Examining the Impacts of Disturbances on River Hydrology at Regional to Continental Scales


Charuleka Varadharajan1* (cvaradharajan@lbl.gov), Mohammed Ombadi1, Emily Nagamoto1,2, Fabio Ciulla1, Helen Weierbach1, Jared Willard1,3, Aranildo R. Lima4


1Lawrence Berkeley National Laboratory, Berkeley, CA; 2Duke University, Durham, NC; 3University of Minnesota–Twin Cities, Minneapolis/St. Paul, MN; 4Environment and Climate Change Canada, Vancouver, Canada



Hydrometeorological disturbances such as floods, droughts, and heatwaves are projected to increase due to climate change impacting river water availability and quality. This presentation examines the effects of disturbances, and particularly drought, on river flow, temperature, and salinity across different watersheds in the United States. An overarching goal is to determine how watersheds with different traits such as climate, topography, vegetation, and land use respond to disturbance. First, the team presents a conceptual framework to study the resistance of hydrologic catchments to droughts and demonstrates its utility by studying the California megadrought (2012 to 2015). Researchers find that human-impacted catchments were more resistant to meteorological drought compared to pristine catchments and that the prolonged drought period and cumulative impact of prior drought episodes impaired catchment resistance.
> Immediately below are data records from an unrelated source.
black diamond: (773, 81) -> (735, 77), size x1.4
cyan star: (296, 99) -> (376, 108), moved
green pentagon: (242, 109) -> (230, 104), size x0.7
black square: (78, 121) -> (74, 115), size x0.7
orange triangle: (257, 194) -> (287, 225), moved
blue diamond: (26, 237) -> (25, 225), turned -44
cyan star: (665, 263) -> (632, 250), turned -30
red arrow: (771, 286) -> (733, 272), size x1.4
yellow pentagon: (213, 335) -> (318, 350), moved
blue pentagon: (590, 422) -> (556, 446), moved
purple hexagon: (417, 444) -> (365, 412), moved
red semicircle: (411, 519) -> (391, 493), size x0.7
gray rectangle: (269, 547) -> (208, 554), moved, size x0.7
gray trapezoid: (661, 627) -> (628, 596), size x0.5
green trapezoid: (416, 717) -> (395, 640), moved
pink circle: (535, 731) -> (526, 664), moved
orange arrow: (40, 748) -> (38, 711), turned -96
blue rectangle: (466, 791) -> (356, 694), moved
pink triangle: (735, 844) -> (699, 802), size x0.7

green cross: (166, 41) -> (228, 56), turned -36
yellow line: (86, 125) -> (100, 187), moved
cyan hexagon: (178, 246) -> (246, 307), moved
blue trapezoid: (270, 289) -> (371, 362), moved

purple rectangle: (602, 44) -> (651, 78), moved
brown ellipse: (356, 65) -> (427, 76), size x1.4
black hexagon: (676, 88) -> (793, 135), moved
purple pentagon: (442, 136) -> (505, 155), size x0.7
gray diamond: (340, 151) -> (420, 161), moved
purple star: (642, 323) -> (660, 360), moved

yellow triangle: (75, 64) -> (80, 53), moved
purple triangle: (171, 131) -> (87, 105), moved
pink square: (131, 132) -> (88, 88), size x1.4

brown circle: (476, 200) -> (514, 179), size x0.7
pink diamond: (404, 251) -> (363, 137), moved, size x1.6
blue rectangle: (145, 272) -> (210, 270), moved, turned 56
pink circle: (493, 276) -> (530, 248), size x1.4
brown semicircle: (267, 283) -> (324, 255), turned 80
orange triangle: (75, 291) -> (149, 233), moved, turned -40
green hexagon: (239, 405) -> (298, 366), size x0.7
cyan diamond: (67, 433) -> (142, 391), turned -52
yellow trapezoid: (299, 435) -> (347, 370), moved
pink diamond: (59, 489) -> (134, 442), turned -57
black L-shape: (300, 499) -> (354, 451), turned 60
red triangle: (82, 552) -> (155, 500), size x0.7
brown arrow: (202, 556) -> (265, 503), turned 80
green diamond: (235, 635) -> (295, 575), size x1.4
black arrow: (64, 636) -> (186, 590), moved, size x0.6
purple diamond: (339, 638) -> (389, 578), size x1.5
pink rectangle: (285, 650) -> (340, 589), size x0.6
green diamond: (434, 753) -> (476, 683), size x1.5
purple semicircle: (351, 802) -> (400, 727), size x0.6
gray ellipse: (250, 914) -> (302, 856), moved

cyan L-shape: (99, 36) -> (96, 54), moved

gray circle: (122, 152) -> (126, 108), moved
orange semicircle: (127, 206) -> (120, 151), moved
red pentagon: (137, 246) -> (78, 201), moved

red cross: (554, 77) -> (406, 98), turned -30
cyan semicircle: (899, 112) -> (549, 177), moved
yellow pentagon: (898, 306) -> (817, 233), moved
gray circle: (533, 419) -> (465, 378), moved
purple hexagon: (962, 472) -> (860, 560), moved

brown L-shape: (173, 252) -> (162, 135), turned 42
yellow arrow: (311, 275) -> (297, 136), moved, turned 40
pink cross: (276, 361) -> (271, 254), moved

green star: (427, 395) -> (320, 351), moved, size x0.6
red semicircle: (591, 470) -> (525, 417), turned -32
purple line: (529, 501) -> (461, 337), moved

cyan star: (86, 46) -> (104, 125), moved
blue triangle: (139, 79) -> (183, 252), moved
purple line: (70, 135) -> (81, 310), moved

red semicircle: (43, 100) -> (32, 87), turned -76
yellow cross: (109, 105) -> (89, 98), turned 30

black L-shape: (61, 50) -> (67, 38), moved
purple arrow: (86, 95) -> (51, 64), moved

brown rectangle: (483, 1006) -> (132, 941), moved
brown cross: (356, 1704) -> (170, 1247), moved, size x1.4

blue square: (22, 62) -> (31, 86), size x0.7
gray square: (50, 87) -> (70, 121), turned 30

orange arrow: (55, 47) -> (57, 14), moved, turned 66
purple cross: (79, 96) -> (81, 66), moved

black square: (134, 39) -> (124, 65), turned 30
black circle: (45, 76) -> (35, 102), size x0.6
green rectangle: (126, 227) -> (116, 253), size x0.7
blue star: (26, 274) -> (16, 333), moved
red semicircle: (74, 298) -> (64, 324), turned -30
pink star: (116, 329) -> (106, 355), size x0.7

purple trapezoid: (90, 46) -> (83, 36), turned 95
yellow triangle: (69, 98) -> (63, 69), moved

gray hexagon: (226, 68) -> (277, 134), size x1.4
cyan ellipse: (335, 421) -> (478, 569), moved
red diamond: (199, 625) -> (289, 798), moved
The team then shows how periods of severe drought throughout the last 20 years resulted in annual streamflow decreases and increases in water temperature and specific conductance in the Upper Colorado River Basin. Natural (e.g., average summer rain and forest cover) and anthropogenic (e.g., distance to dams) traits are found to be correlated with the relative change of each variable as well as the variation within sites. Finally, the team presents a novel network-based method for multiscale catchment classification using watershed traits, where the relationships between catchments are represented by the edges of a network. The ability of networks is leveraged to capture collective behaviors to find clusters of catchments with similar traits at a particular scale. Researchers first build a network of 274 traits and determine a small number of interpretable trait categories based on their similarity. The network method is then applied using the trait categories to classify 9,067 river catchments across the contiguous United States. The resulting classification shows a remarkable geographical coherence across traits categories. Additionally, the team finds that different catchment clusters have distinct hydrologic behavior (e.g., streamflow statistics). This approach allows the establishment of a connection between catchment hydrological behavior, including their response to disturbance and physical traits.